Time for the risk weighting of residential mortgages to change from 35-40% to 100%. All the low figure has done is encourage bulk lending for non-productive assets.

Personally I think that banks should not be able to create money for residential existing housing mortgages - i.e., 100% reserve requirements for such loans. Would obviously have to be phased in gradually. I fail to see the benefit in creating money for such lending. I doubt that's where they're going with the above though. :-)

No mention that the current capital requirements allow such high leverage that Banks can fund 8% credit growth while still allowing 6% dividends on their equity capital. That 8% credit growth is causing household debt to reach 168% of household income.
So perhaps the goal should also be increase capital requirements so to restrict banks to a fair WACC (weighted average cost of capital), rather than the extraordinary returns they currently make.

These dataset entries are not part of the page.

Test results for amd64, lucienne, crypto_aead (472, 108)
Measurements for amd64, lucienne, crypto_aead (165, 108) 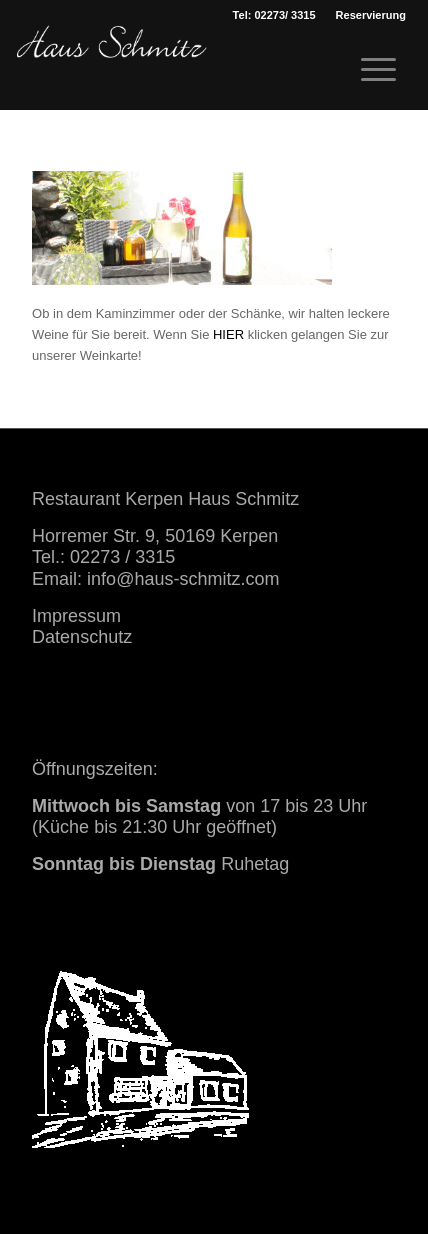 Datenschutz (82, 637)
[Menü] (368, 70)
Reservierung (371, 15)
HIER (228, 334)
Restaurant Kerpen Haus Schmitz (165, 499)
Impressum (76, 616)
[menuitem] (371, 15)
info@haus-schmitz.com (183, 579)
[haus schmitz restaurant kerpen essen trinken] (112, 65) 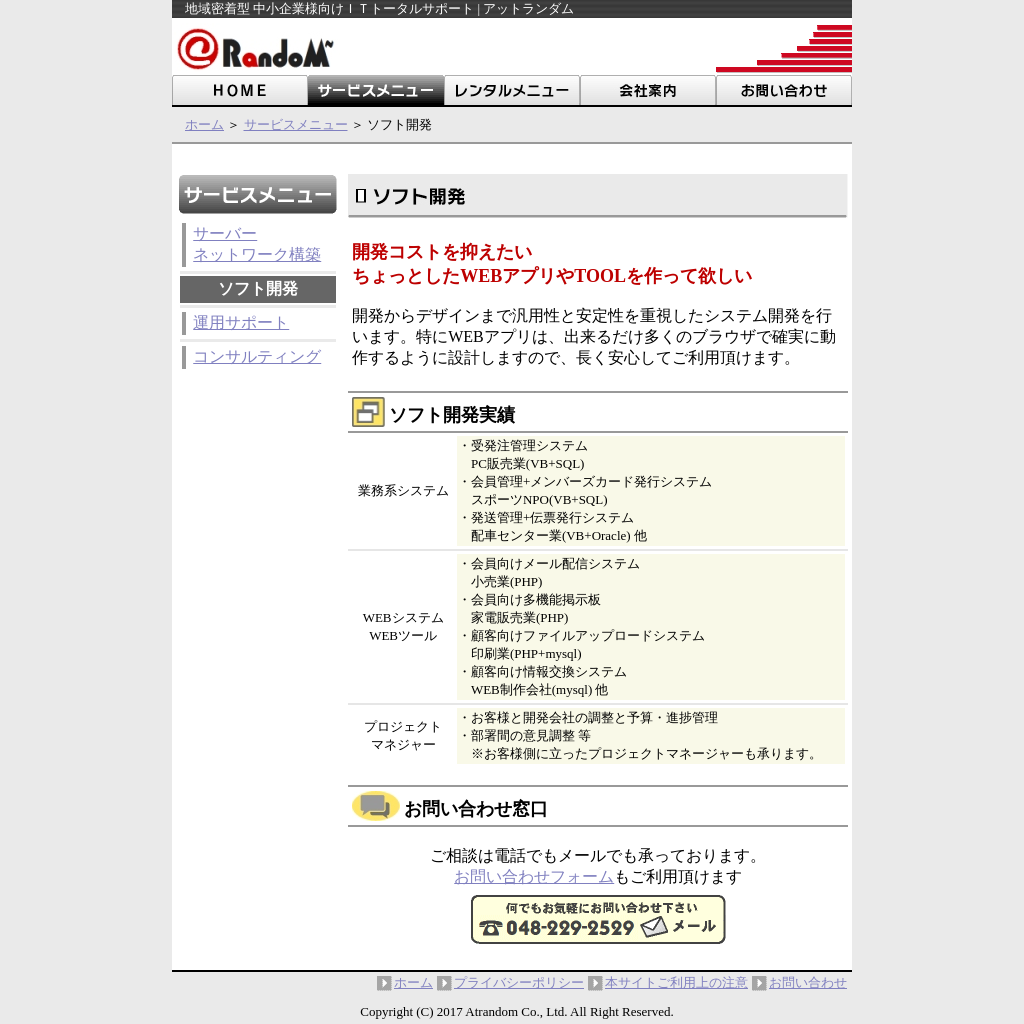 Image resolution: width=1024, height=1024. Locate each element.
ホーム (204, 124)
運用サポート (241, 322)
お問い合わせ (808, 982)
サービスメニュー (296, 124)
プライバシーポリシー (519, 982)
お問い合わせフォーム (534, 876)
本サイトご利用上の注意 (676, 982)
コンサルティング (257, 356)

My question with respect to "1. Capital must readily absorb bank losses ahead of creditors and depositors" What is the definition of capital? This statement ostensibly states that depositors funds are not included under the heading of "capital", but we also know that the banks have conned Governments into enacting law that states that depositors funds are the property of the bank, and not the depositor, and that depositors are "unsecured creditors".

The way I read this statement, banks should not be looking to give depositors a 'haircut' if they get into trouble. Does this mean the RBNZ is moving to change the law? About time!

The RBNZ implements regulations similar to Basel III. The link below gives an ok explanation of the different tiers of bank capital. Bank deposits go only after the "buffer" capital has gone. Depositors always risk taking a haircut in the event of a bank failure, all you can do is hope that the Government decides to provide a bail out.


Funny, they don't seem to mention Alan Greenspan's conclusion that banks need 20% to 30% capital reserves to be financially sound. I wonder why?

That would be responsible though. Why do we let our licensed banks use so much leverage when the Government wears the risk for their mismanagement and failure?

This is what to big to fail is about, socially subsidizing the risk of private profits.